Le traité créant la Ligue arabe date du 22 mars 1945. Dans quatre mois, le 22 mars 2005, cette ligue fêtera donc son 60e anniversaire. Le traité de Rome créant la Communauté européenne a été signé le 25 mars 1957 : l’Union européenne fêtera donc son 48e anniversaire trois jours plus tard. Quand on compare l’énorme travail accompli par Bruxelles en quarante-huit ans avec l’immobilisme du Caire en soixante, on mesure l’ampleur du temps perdu par les États, les citoyens et les entreprises. On dirait que les Européens ont signé le traité de Rome pour construire véritablement l’Europe, alors que les États arabes n’ont créé la Ligue que pour garantir le statu quo.
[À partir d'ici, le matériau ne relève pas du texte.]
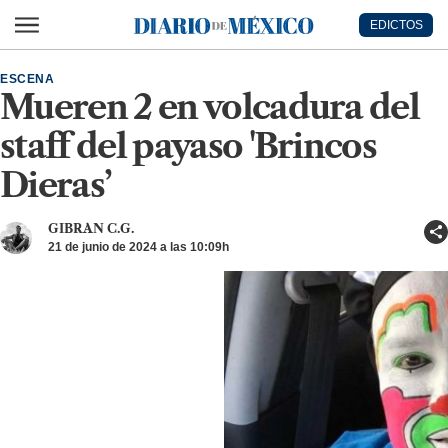
Ir al contenido principal
EDICTOS
Diario de México
ESCENA
Mueren 2 en volcadura del
staff del payaso 'Brincos
Dieras’
GIBRAN C.G.
21 de junio de 2024 a las 10:09h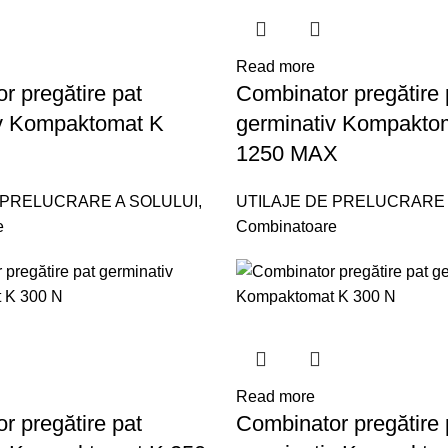
Read more
r pregătire pat
Combinator pregătire 
iv Kompaktomat K
germinativ Kompakto
1250 MAX
 PRELUCRARE A SOLULUI
,
UTILAJE DE PRELUCRARE 
e
Combinatoare
Read more
r pregătire pat
Combinator pregătire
Dans tous les pays qui se sont engagés dans des processus d’union, on a pu observer que les États, qui sont les défenseurs historiques de la souveraineté nationale, n’ont fait de pas en avant que sous la pression des citoyens et des entreprises. Aujourd’hui, quelques États arabes peuvent suivre ce processus parce qu’ils ont des entreprises et des citoyens qui savent que dans les années qui viennent tout se jouera sur l’exportation : ce seront eux, et non pas l’État, qui seront en première ligne. Parmi ces pays, il y a ceux du Maghreb dont les gouvernements, les entreprises et les citoyens ont les mêmes problèmes et qui, pour les résoudre, semblent aujourd’hui vouloir cette union, qui ne se construira pas par le haut, mais par le bas, comme l’Union européenne qui a commencé avec six États et deux produits, le charbon et l’acier, et qui aujourd’hui nous enseigne que l’union ne se fait pas seulement par la signature d’un traité, mais par toute l’énergie que les entreprises et les citoyens déploieront, sur le terrain, pour donner vie à ce traité. Peut-être, alors, comme Caton, nous doterons-nous d’un ennemi.

1. Henri Mendras, « À la recherche d’une souveraineté perdue », Le Débat, n° 105.
2. Bertrand de Jouvenel.
3. Ouancharissi Miyar, Tome 11, pp. 378-379.